IMSTAT Procedure (Analytics)

Example 8: Storing and Scoring a Decision Tree

Details

You can store the representation of a decision tree in an in-memory table on the server and at the same time score the input table. This process generates two temporary tables: the temporary table with the tree representation and the temporary table with the scoring results.
This enables you to compute decision trees for high-cardinality problems. The results from tree building and tree scoring are available to you without transferring large amounts of data between the SAS client and the server. You can query the tree (for a drill-down, for example) and query the scoring information efficiently, using the storing and querying features of the server. Also, by storing them as temporary tables, you can process them with other IMSTAT procedure statements.

Program

libname example sasiola host="grid001.example.com" port=10010 tag='hps';

data example.heart; 
    set sashelp.heart;
run;

proc imstat;
  table example.heart;
  decisiontree Weight / input=(Sex DeathCause 
                               Chol_Status 
                               BP_Status Weight 
                               Smoking_Status) 
                        nbinstarget=5 
                        temptable   1
                        vars=(Sex DeathCause 
                              Chol_Status 
                              BP_Status Weight 
                              Smoking_Status)
                        nomissobs;
run;

  table example._&temptree_;  2
  /* tableinfo; */
  /* columninfo; */
  fetch _CI0_ _CI1_ _Val0_ _Val1_ _Parent_ -- _TargetUpperbd_ 
        / from=1 to=10 format;
run;
  
  table example.&_tempscore_;   3
  /* tableinfo; */
  /* columninfo; */
  where _NodeList2_=6;
  fetch / from=1 to=5 format;
run;

  table example.heart;
  decisiontree Weight / treelasr=example.&_temptree_;  4
run;

Program Description

  1. The TEMPTABLE option specifies to save the decision tree and the scoring results in in-memory tables on the server.
  2. The &_TEMPTREE_ macro variable is used to access the representation of the decision tree and the following FETCH statement prints a subset of the variables from the first ten rows.
  3. The &_TEMPSCORE_ macro variable is used to access the scoring table.

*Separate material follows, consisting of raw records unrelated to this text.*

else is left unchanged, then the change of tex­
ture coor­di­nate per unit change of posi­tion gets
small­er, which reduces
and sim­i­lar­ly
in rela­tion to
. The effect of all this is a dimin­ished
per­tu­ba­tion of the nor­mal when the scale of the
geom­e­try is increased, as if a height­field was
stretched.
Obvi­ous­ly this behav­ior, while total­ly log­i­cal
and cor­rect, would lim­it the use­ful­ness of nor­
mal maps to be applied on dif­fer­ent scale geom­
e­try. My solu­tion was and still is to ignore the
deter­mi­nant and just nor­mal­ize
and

The following FETCH statement prints the first five rows.
  4. The TREELASR= option demonstrates how to score an input table explicitly that is already in memory.

Output

Partial Results for the Decision Tree Created from the Heart Data Set
Tree node information for the Heart data set
Partial Results for the Scoring Table
Scoring information for the Heart data set
When the tree is scored with the DECISIONTREE statement (the last statement in the example), the misclassification rate information is printed to the SAS log.
Misclassification Rate Information
NOTE: The misclassification rate for scoring the decision tree is 0.368401 
      using table EXAMPLE.HEART with 5209 records out of 5209.